Now, set the block size to 30 million, which will make each block array of double-precision floating values to around 240 MB. Be very careful setting this any higher! When you write programs and you accidentally cause an infinite loop, it's easy to kill it by Ctrl-C. However, it is much worse if your program starts consuming all available memory, since it can leave your computer completely unresponsive.

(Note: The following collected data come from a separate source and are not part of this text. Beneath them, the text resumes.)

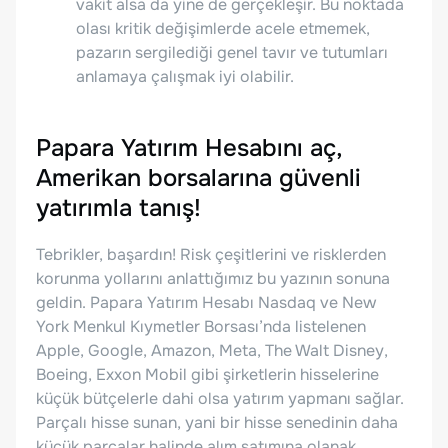
vakit alsa da yine de gerçekleşir. Bu noktada
olası kritik değişimlerde acele etmemek,
pazarın sergilediği genel tavır ve tutumları
anlamaya çalışmak iyi olabilir.
Papara Yatırım Hesabını aç,
Amerikan borsalarına güvenli
yatırımla tanış!
Tebrikler, başardın! Risk çeşitlerini ve risklerden
korunma yollarını anlattığımız bu yazının sonuna
geldin. Papara Yatırım Hesabı Nasdaq ve New
York Menkul Kıymetler Borsası’nda listelenen
Apple, Google, Amazon, Meta, The Walt Disney,
Boeing, Exxon Mobil gibi şirketlerin hisselerine
küçük bütçelerle dahi olsa yatırım yapmanı sağlar.
Parçalı hisse sunan, yani bir hisse senedinin daha
küçük parçalar halinde alım satımına olanak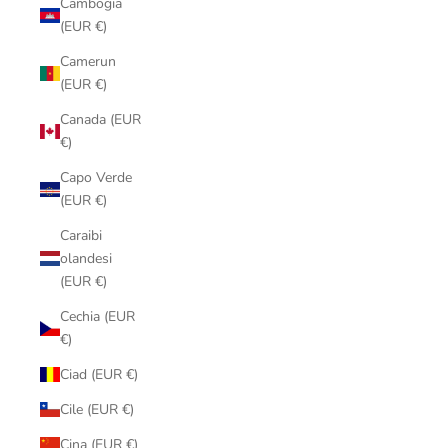
Cambogia
(EUR €)
Camerun
(EUR €)
Canada (EUR
€)
Capo Verde
(EUR €)
Caraibi
olandesi
(EUR €)
Cechia (EUR
€)
Ciad (EUR €)
Cile (EUR €)
Cina (EUR €)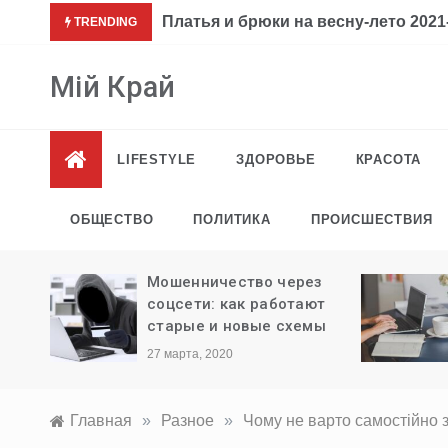
Перейти
Платья и брюки на весну-лето 2021-
TRENDING
к
содержимому
Мій Край
LIFESTYLE
ЗДОРОВЬЕ
КРАСОТА
ОБЩЕСТВО
ПОЛИТИКА
ПРОИСШЕСТВИЯ
ли
Мошенничество через
ыезда
соцсети: как работают
старые и новые схемы
27 марта, 2020
Главная
»
Разное
»
Чому не варто самостійно 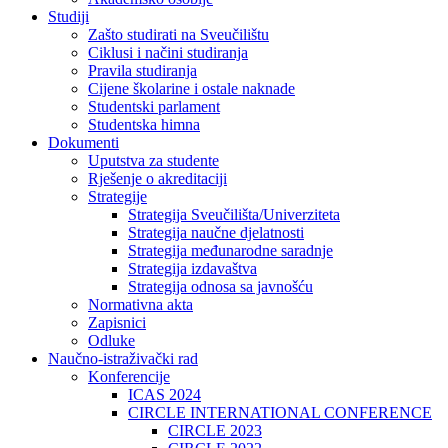
Studiji
Zašto studirati na Sveučilištu
Ciklusi i načini studiranja
Pravila studiranja
Cijene školarine i ostale naknade
Studentski parlament
Studentska himna
Dokumenti
Uputstva za studente
Rješenje o akreditaciji
Strategije
Strategija Sveučilišta/Univerziteta
Strategija naučne djelatnosti
Strategija međunarodne saradnje
Strategija izdavaštva
Strategija odnosa sa javnošću
Normativna akta
Zapisnici
Odluke
Naučno-istraživački rad
Konferencije
ICAS 2024
CIRCLE INTERNATIONAL CONFERENCE
CIRCLE 2023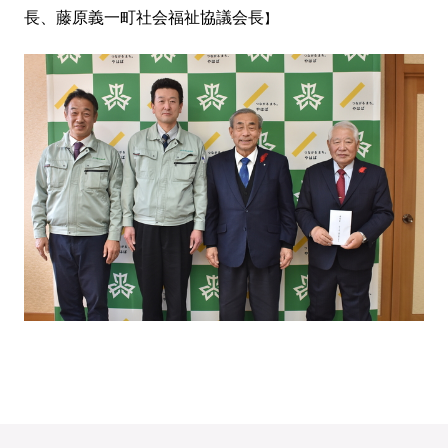
長、藤原義一町社会福祉協議会長
】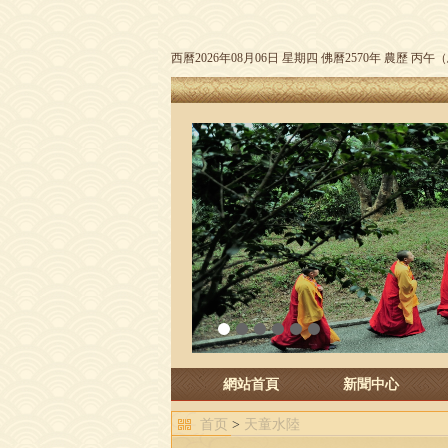
西曆2026年08月06日 星期四 佛曆2570年 農歷 丙
1
2
3
4
5
6
網站首頁
新聞中心
首页
>
天童水陸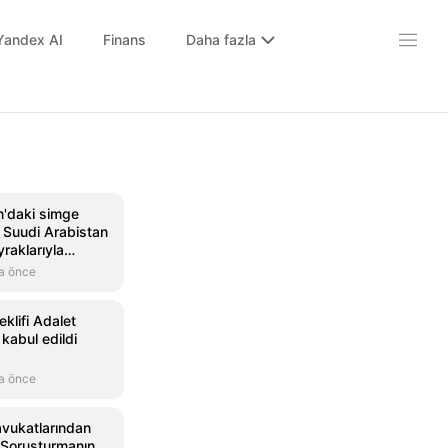
Yandex AI
Finans
Daha fazla
n'daki simge
, Suudi Arabistan
raklarıyla
a önce
klifi Adalet
kabul edildi
a önce
avukatlarından
'Soruşturmanın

Finally, you might as well sum together the calculations for all the blocks before you send them to rank 0 using gather. At rank 0, sum them again and print the value. Also print the difference between your value and np.pi. Your goal is to make this less than 1e-10, which will require running 1000 blocks across your nodes.

Note

You might note that since the terms alternate in sign, the approximation will oscillate between being an overestimation and an underestimation of the real value. By simply taking half of the last term that we add, we can greatly improve the approximation. For the purpose of this lab, let's consider this cheating.

Midway

Now try running this on the Midway cluster. You will have to create a bash script as described in their tutorial. Use the #SBATCH directives to specify 10 nodes and 8 jobs per node. When running mpirun you should now specify -np 80 to split the task into 80 processes. Monitor your task using squeue.

If you feel adventurous, you can increase the number of blocks to 10000, which will take around 10 minutes on the cluster.